Supplied records
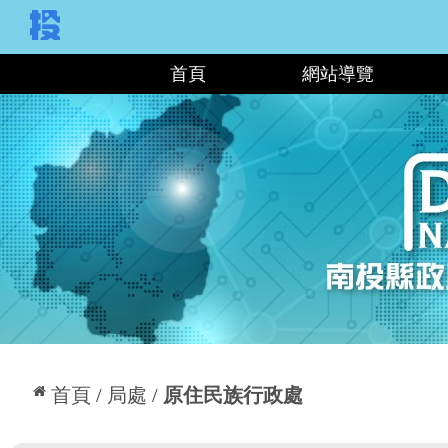
:::
首頁
網站導覽
:::
首頁
局處
原住民族行政處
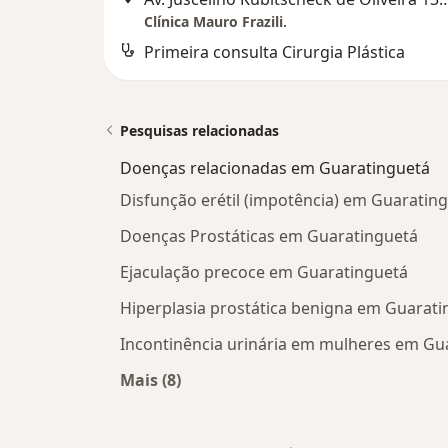
Clínica Mauro Frazili.
Primeira consulta Cirurgia Plástica
Pesquisas relacionadas
Doenças relacionadas em Guaratinguetá
Disfunção erétil (impotência) em Guaratin
Doenças Prostáticas em Guaratinguetá
Ejaculação precoce em Guaratinguetá
Hiperplasia prostática benigna em Guarati
Incontinência urinária em mulheres em Gu
Mais (8)
Mais na categoria: Doenças relacio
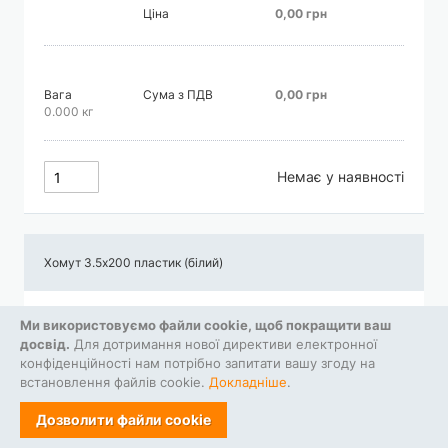
Ціна
0,00 грн
Вага
Сума з ПДВ
0,00 грн
0.000 кг
Немає у наявності
Хомут 3.5х200 пластик (білий)
Ціна
0,00 грн
Ми використовуємо файли cookie, щоб покращити ваш
досвід.
Для дотримання нової директиви електронної
конфіденційності нам потрібно запитати вашу згоду на
встановлення файлів cookie.
Докладніше
.
Вага
Сума з ПДВ
0,00 грн
0.000 кг
Дозволити файли cookie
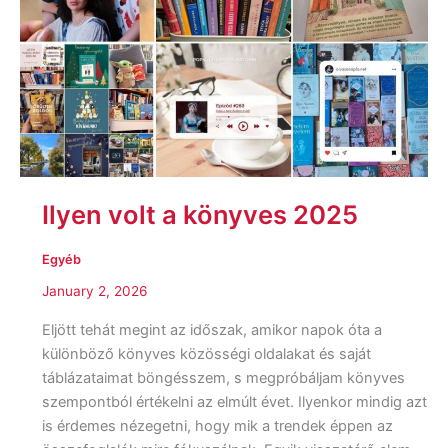
Ilyen volt a könyves 2025
Egyéb
January 2, 2026
Eljött tehát megint az időszak, amikor napok óta a
különböző könyves közösségi oldalakat és saját
táblázataimat böngésszem, s megpróbáljam könyves
szempontból értékelni az elmúlt évet. Ilyenkor mindig azt
is érdemes nézegetni, hogy mik a trendek éppen az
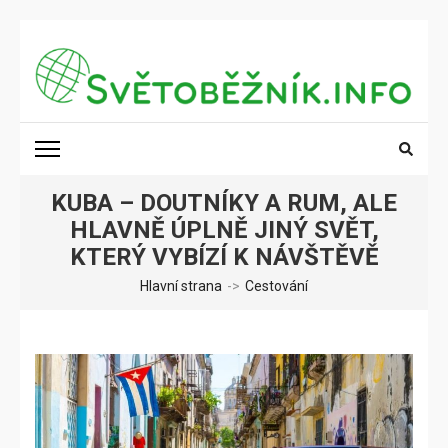
Přeskočit
na
obsah
(stiskněte
SVĚTOBĚŽNÍK.INFO
Poznání na dosah
Enter)
KUBA – DOUTNÍKY A RUM, ALE
HLAVNĚ ÚPLNĚ JINÝ SVĚT,
KTERÝ VYBÍZÍ K NÁVŠTĚVĚ
Hlavní strana
->
Cestování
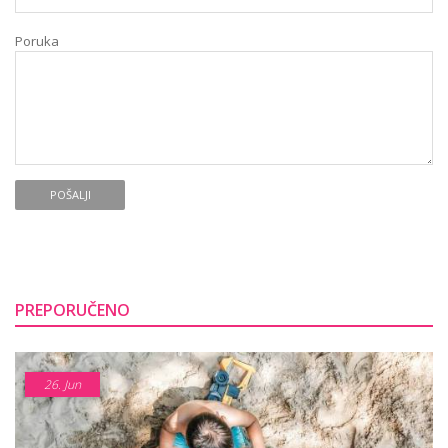
Poruka
POŠALJI
PREPORUČENO
26.
Jun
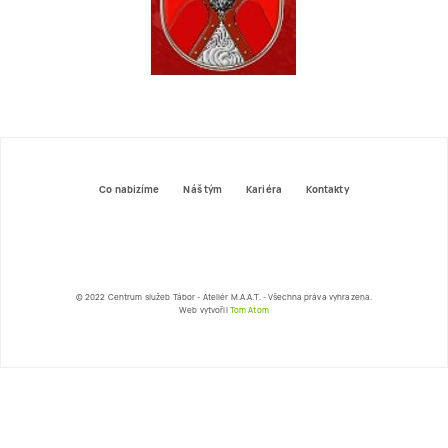
Co nabizíme
Náš tým
Kariéra
Kontakty
© 2022 Centrum služeb Tábor - Ateliér M.A.A.T. - Všechna práva vyhrazena.
Web vytvořil
Tom Atom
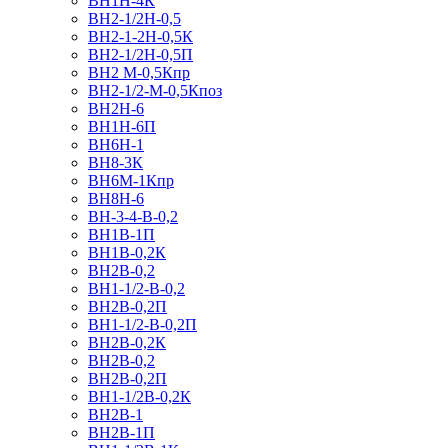
ВН1Н-4К
ВН2-1/2Н-0,5
ВН2-1-2Н-0,5К
ВН2-1/2Н-0,5П
ВН2 M-0,5Кпр
ВН2-1/2-M-0,5Кпоз
ВН2Н-6
ВН1Н-6П
ВН6Н-1
ВН8-3К
ВН6M-1Кпр
ВН8Н-6
ВН-3-4-В-0,2
ВН1В-1П
ВН1В-0,2К
ВН2В-0,2
ВН1-1/2-В-0,2
ВН2В-0,2П
ВН1-1/2-В-0,2П
ВН2В-0,2К
ВН2В-0,2
ВН2В-0,2П
ВН1-1/2В-0,2К
ВН2В-1
ВН2В-1П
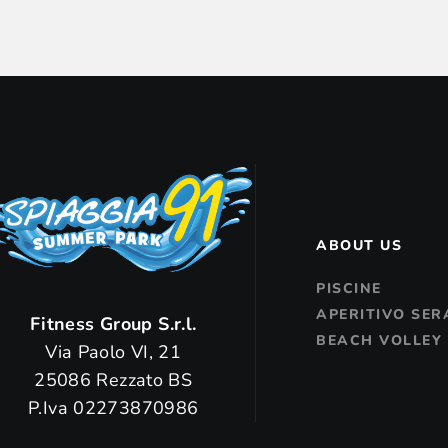
ABOUT US
PISCINE
APERITIVO SER
Fitness Group S.r.l.
BEACH VOLLEY
Via Paolo VI, 21
25086 Rezzato BS
P.Iva 02273870986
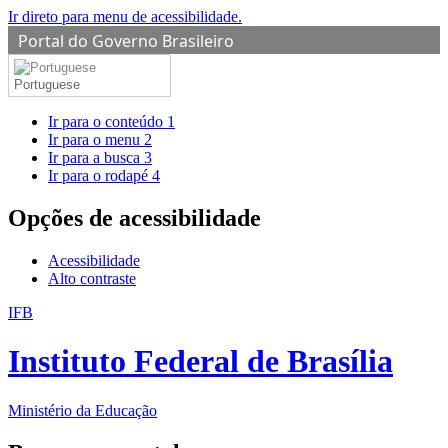
Ir direto para menu de acessibilidade.
Portal do Governo Brasileiro
Portuguese
Ir para o conteúdo
1
Ir para o menu
2
Ir para a busca
3
Ir para o rodapé
4
Opções de acessibilidade
Acessibilidade
Alto contraste
IFB
Instituto Federal de Brasília
Ministério da Educação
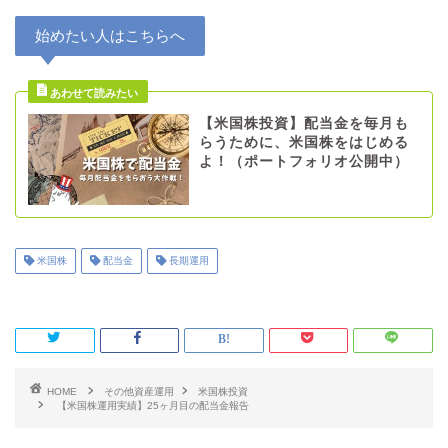
始めたい人はこちらへ
【米国株投資】配当金を毎月も
らうために、米国株をはじめる
よ！（ポートフォリオ公開中）
米国株
配当金
長期運用
HOME
その他資産運用
米国株投資
【米国株運用実績】25ヶ月目の配当金報告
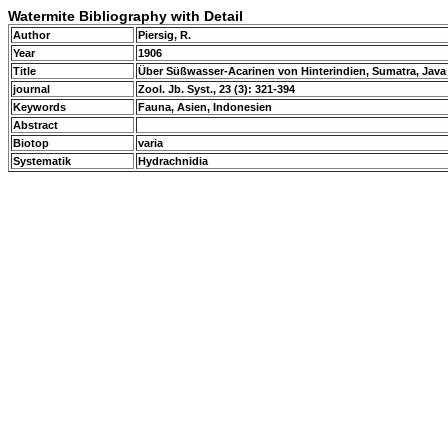
Watermite Bibliography with Detail
Author
Piersig, R.
Year
1906
Title
Über Süßwasser-Acarinen von Hinterindien, Sumatra, Java 
journal
Zool. Jb. Syst., 23 (3): 321-394
Keywords
Fauna, Asien, Indonesien
Abstract
Biotop
varia
Systematik
Hydrachnidia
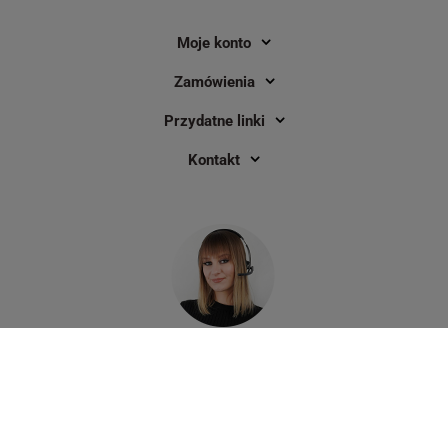
Moje konto
Zamówienia
Przydatne linki
Kontakt
Masz pytania?
Zadzwoń lub napisz do nas
Godziny pracy infolinii:
pn. - pt. 07:00 - 17:00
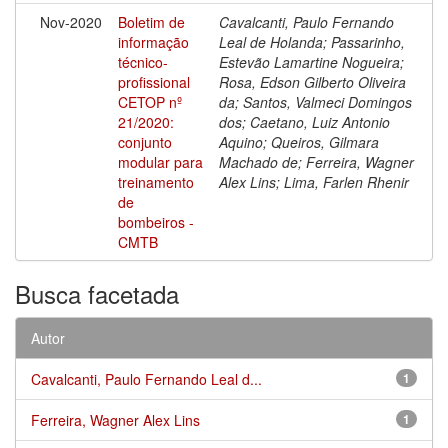
Nov-2020
Boletim de
Cavalcanti, Paulo Fernando
informação
Leal de Holanda; Passarinho,
técnico-
Estevão Lamartine Nogueira;
profissional
Rosa, Edson Gilberto Oliveira
CETOP nº
da; Santos, Valmeci Domingos
21/2020:
dos; Caetano, Luiz Antonio
conjunto
Aquino; Queiros, Gilmara
modular para
Machado de; Ferreira, Wagner
treinamento
Alex Lins; Lima, Farlen Rhenir
de
bombeiros -
CMTB
Busca facetada
Autor
Cavalcanti, Paulo Fernando Leal d...
1
Ferreira, Wagner Alex Lins
1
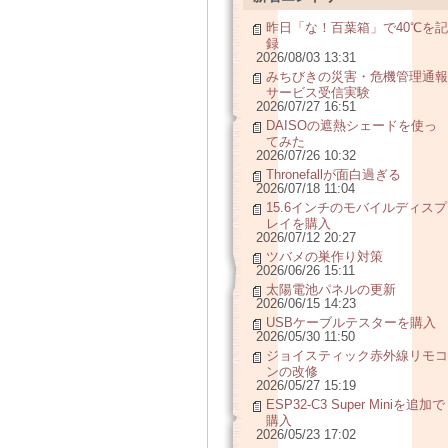
昨日「な！百葉箱」で40℃を記
録
2026/08/03 13:31
みちびきの災害・危機管理通報
サービス受信実験
2026/07/27 16:51
DAISOの遮熱シェードを使っ
てみた
2026/07/26 10:32
Thronefallが面白過ぎる
2026/07/18 11:04
15.6インチのモバイルディスプ
レイを購入
2026/07/12 20:27
ツバメの巣作り対策
2026/06/26 15:11
太陽電池パネルの更新
2026/06/15 14:23
USBケーブルテスターを購入
2026/05/30 11:50
ジョイスティック赤外線リモコ
ンの改修
2026/05/27 15:19
ESP32-C3 Super Miniを追加で
購入
2026/05/23 17:02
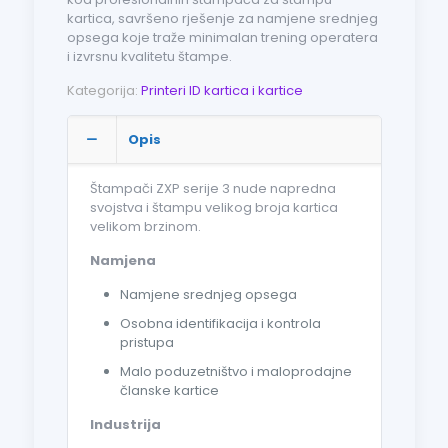
kartica, savršeno rješenje za namjene srednjeg
opsega koje traže minimalan trening operatera
i izvrsnu kvalitetu štampe.
Kategorija:
Printeri ID kartica i kartice
Opis
Štampači ZXP serije 3 nude napredna
svojstva i štampu velikog broja kartica
velikom brzinom.
Namjena
Namjene srednjeg opsega
Osobna identifikacija i kontrola
pristupa
Malo poduzetništvo i maloprodajne
članske kartice
Industrija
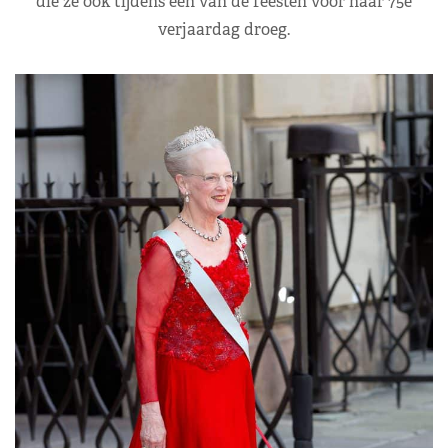
die ze ook tijdens één van de feesten voor haar 75e
verjaardag droeg.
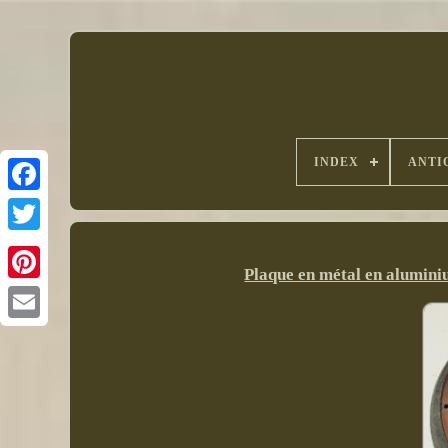
INDEX
ANTI
Plaque en métal en alumin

Aim of the task
Set down the data exactly as it appears, without any images.

Expected answer
:::
首頁
網站導覽
:::
首頁
局處
原住民族行政處
Clínica Mauro Frazili.
Primeira consulta Cirurgia Plástica
Pesquisas relacionadas
Doenças relacionadas em Guaratinguetá
Disfunção erétil (impotência) em Guaratin
Doenças Prostáticas em Guaratinguetá
Ejaculação precoce em Guaratinguetá
Hiperplasia prostática benigna em Guarati
Incontinência urinária em mulheres em Gu
Mais (8)
Mais na categoria: Doenças relacio
Ціна
0,00 грн
Вага
Сума з ПДВ
0,00 грн
0.000 кг
Немає у наявності
Хомут 3.5х200 пластик (білий)
Ціна
0,00 грн
Ми використовуємо файли cookie, щоб покращити ваш
досвід.
Для дотримання нової директиви електронної
конфіденційності нам потрібно запитати вашу згоду на
встановлення файлів cookie.
Докладніше
.
Вага
Сума з ПДВ
0,00 грн
0.000 кг
Дозволити файли cookie
Ilyen volt a könyves 2025
Egyéb
January 2, 2026
Eljött tehát megint az időszak, amikor napok óta a
különböző könyves közösségi oldalakat és saját
táblázataimat böngésszem, s megpróbáljam könyves
szempontból értékelni az elmúlt évet. Ilyenkor mindig azt
is érdemes nézegetni, hogy mik a trendek éppen az
Přeskočit
na
obsah
(stiskněte
SVĚTOBĚŽNÍK.INFO
Poznání na dosah
Enter)
KUBA – DOUTNÍKY A RUM, ALE
HLAVNĚ ÚPLNĚ JINÝ SVĚT,
KTERÝ VYBÍZÍ K NÁVŠTĚVĚ
Hlavní strana
->
Cestování
Poruka
POŠALJI
PREPORUČENO
26.
Jun
Co nabizíme
Náš tým
Kariéra
Kontakty
© 2022 Centrum služeb Tábor - Ateliér M.A.A.T. - Všechna práva vyhrazena.
Web vytvořil
Tom Atom
ВН1Н-4К
ВН2-1/2Н-0,5
ВН2-1-2Н-0,5К
ВН2-1/2Н-0,5П
ВН2 M-0,5Кпр
ВН2-1/2-M-0,5Кпоз
ВН2Н-6
ВН1Н-6П
ВН6Н-1
ВН8-3К
ВН6M-1Кпр
ВН8Н-6
ВН-3-4-В-0,2
ВН1В-1П
ВН1В-0,2К
ВН2В-0,2
ВН1-1/2-В-0,2
ВН2В-0,2П
ВН1-1/2-В-0,2П
ВН2В-0,2К
ВН2В-0,2
ВН2В-0,2П
ВН1-1/2В-0,2К
ВН2В-1
ВН2В-1П
ABOUT US
PISCINE
APERITIVO SER
Fitness Group S.r.l.
BEACH VOLLEY
Via Paolo VI, 21
25086 Rezzato BS
P.Iva 02273870986
Ir direto para menu de acessibilidade.
Portal do Governo Brasileiro
Portuguese
Ir para o conteúdo
1
Ir para o menu
2
Ir para a busca
3
Ir para o rodapé
4
Opções de acessibilidade
Acessibilidade
Alto contraste
IFB
Instituto Federal de Brasília
Ministério da Educação
始めたい人はこちらへ
【米国株投資】配当金を毎月も
らうために、米国株をはじめる
よ！（ポートフォリオ公開中）
米国株
配当金
長期運用
HOME
その他資産運用
米国株投資
【米国株運用実績】25ヶ月目の配当金報告
Watermite Bibliography with Detail
Author
Piersig, R.
Year
1906
Title
Über Süßwasser-Acarinen von Hinterindien, Sumatra, Java 
journal
Zool. Jb. Syst., 23 (3): 321-394
Keywords
Fauna, Asien, Indonesien
Abstract
Biotop
varia
Systematik
Hydrachnidia
Moje konto
Zamówienia
Przydatne linki
Kontakt
Masz pytania?
Zadzwoń lub napisz do nas
Godziny pracy infolinii:
pn. - pt. 07:00 - 17:00
Nov-2020
Boletim de
Cavalcanti, Paulo Fernando
informação
Leal de Holanda; Passarinho,
técnico-
Estevão Lamartine Nogueira;
profissional
Rosa, Edson Gilberto Oliveira
CETOP nº
da; Santos, Valmeci Domingos
21/2020:
dos; Caetano, Luiz Antonio
conjunto
Aquino; Queiros, Gilmara
modular para
Machado de; Ferreira, Wagner
treinamento
Alex Lins; Lima, Farlen Rhenir
de
bombeiros -
CMTB
Busca facetada
Autor
Cavalcanti, Paulo Fernando Leal d...
1
Ferreira, Wagner Alex Lins
1
昨日「な！百葉箱」で40℃を記
録
2026/08/03 13:31
みちびきの災害・危機管理通報
サービス受信実験
2026/07/27 16:51
DAISOの遮熱シェードを使っ
てみた
2026/07/26 10:32
Thronefallが面白過ぎる
2026/07/18 11:04
15.6インチのモバイルディスプ
レイを購入
2026/07/12 20:27
ツバメの巣作り対策
2026/06/26 15:11
太陽電池パネルの更新
2026/06/15 14:23
USBケーブルテスターを購入
2026/05/30 11:50
ジョイスティック赤外線リモコ
ンの改修
2026/05/27 15:19
ESP32-C3 Super Miniを追加で
購入
2026/05/23 17:02
kartica, savršeno rješenje za namjene srednjeg
opsega koje traže minimalan trening operatera
i izvrsnu kvalitetu štampe.
Kategorija:
Printeri ID kartica i kartice
Opis
Štampači ZXP serije 3 nude napredna
svojstva i štampu velikog broja kartica
velikom brzinom.
Namjena
Namjene srednjeg opsega
Osobna identifikacija i kontrola
pristupa
Malo poduzetništvo i maloprodajne
članske kartice
Industrija
die ze ook tijdens één van de feesten voor haar 75e
verjaardag droeg.
INDEX
ANTI
Plaque en métal en alumin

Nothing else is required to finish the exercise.